Cardiac hypertrophy is a common pathological characteristic of numerous heart diseases and usually occurs in response to pressure overload, volume overload or myocardial infarction (19). S1P is a lipid mediator formed by metabolism of sphingomyelin, which regulates important functions in cardiac and vascular homeostasis (20). It can increase viability of cardiomyocytes incubated under hypoxic conditions and reduce infarct size in isolated, perfused rat hearts following ischemia/reperfusion (21,22). Furthermore, it participates in the regulation of vascular tone and permeability of vessels (12,23–25). The majority of these effects are mediated by the activation of S1PRs. It has previously been reported that S1P has five specific GPCRs, S1PR1-S1PR5; however, only S1PR1, S1PR2 and S1PR3 are mainly expressed in the heart (12,26). Binding of S1P to each of these receptors activates distinct intracellular signals. A previous study indicated that S1PR signaling is important in heart development, and influences the migration, differentiation and survival of embryonic cardiomyocytes (27). In the present study, the expression levels of S1PRs were markedly altered in hypertrophic hearts; S1PR1 and S1PR3 were upregulated, whereas S1PR2 was downregulated, thus suggesting an association between S1PRs and cardiac hypertrophy.

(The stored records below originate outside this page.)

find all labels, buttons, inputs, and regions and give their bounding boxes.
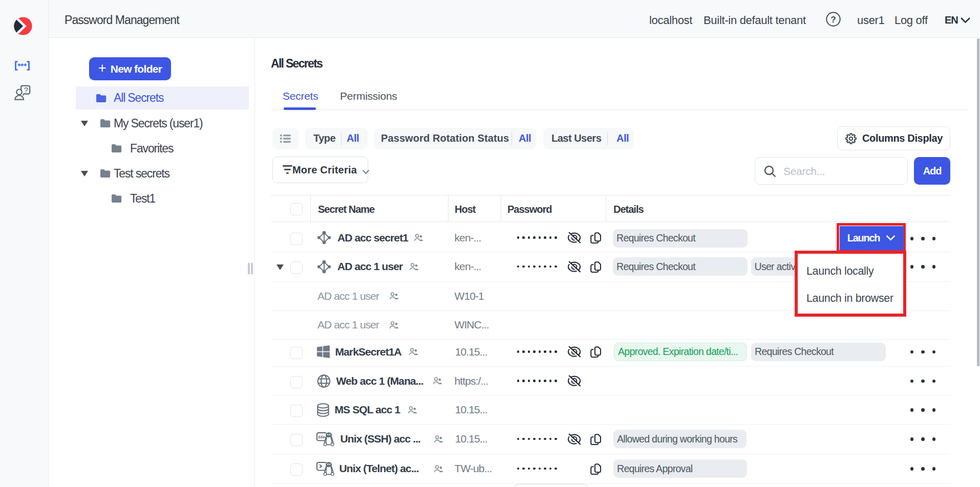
svg-text:***: ***: [18, 61, 27, 70]
svg-text:SSH: SSH: [318, 434, 326, 439]
svg-text:?: ?: [830, 15, 836, 25]
svg-text:?: ?: [24, 86, 28, 94]
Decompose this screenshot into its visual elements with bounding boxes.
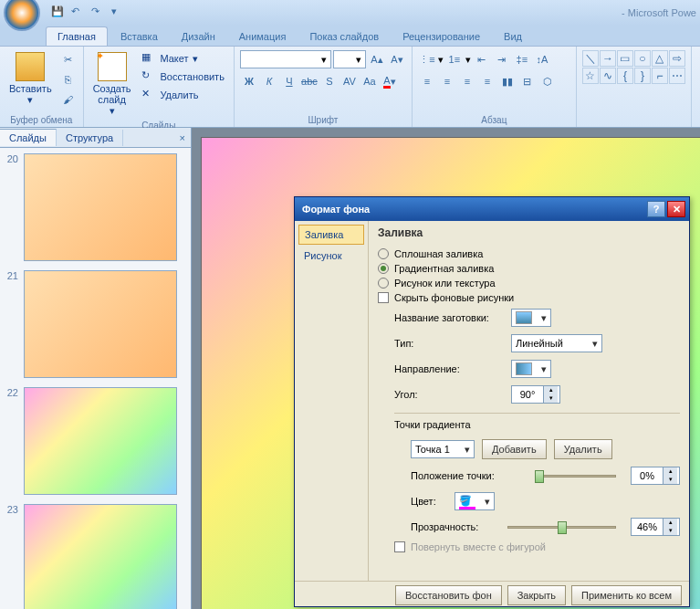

Hait et al previously reported that S1P could function independently of S1PRs, through binding HDAC2 and inhibiting its enzymatic activity (11). HDACs are post-translational modifying enzymes that can remove acetyl functional groups from lysine residues of histone and nonhistone proteins (28). Previous studies regarding HDAC inhibitors have provided evidence to suggest that class I HDACs are prohypertrophic, among which HDAC2 is predominantly activated by hypertrophic stress; activated HDAC2 triggers hypertrophy through inhibiting the signaling cascades of KLF4 (6,9). Therefore, a selective inhibitor of HDAC2 is considered an effective treatment for cardiac hypertrophy (7,8).
In the present study, the effects of S1P on cardiac hypertrophy were investigated. There are conflicting data regarding the role of S1P in cardiac hypertrophy. A previous study performed in neonatal rat cardiomyocytes demonstrated that S1P did not induce hypertrophy, as determined by measuring ANP expression and phenylalanine incorporation, whereas the related sphingolipid, sphingosylphosphorylcholine, was able to induce hypertrophy (29). However, the underlying mechanism remained unclear. Data from another study indicated that S1P induced hypertrophy in neonatal rat cardiomyocytes, as assessed by cell size, cytoskeletal organization, phenylanine incorporation and BNP expression; this hypertrophic response appeared to be mediated by S1PR1 (30). Nevertheless, S1P treatment has not previously been performed under hypertrophic conditions, and it should be recognized that S1P-induced cardiac hypertrophy is less robust and occurs more slowly than the canonical hypertrophic responses elicited by phenylyephrine and endothelin (31).
Since Hait et al reported that S1P could inhibit HDAC2 activity, the effects of S1P have been studied on diseases associated with HDAC2. For example, a recent study demonstrated that S1P increased the ability of muscle cells to use fatty acids as an energy source in mice with Duchenne muscular dystrophy through inhibiting HDAC2 activity and increasing the expression of beneficial muscle genes (32). S1P has also been reported to protect the liver from lipid metabolism dysfunction in mice fed a high fat diet by decreasing HDAC2 activity and upregulating key genes encoding nuclear receptors/enzymes involved in nutrient metabolism (33). The present study demonstrated that S1P was able to prevent cardiac hypertrophy via the suppression of HDAC2 activity; this finding was in agreement with previous reports, which suggested that inhibition of HDAC2 may suppress cardiac hypertrophy (7,8).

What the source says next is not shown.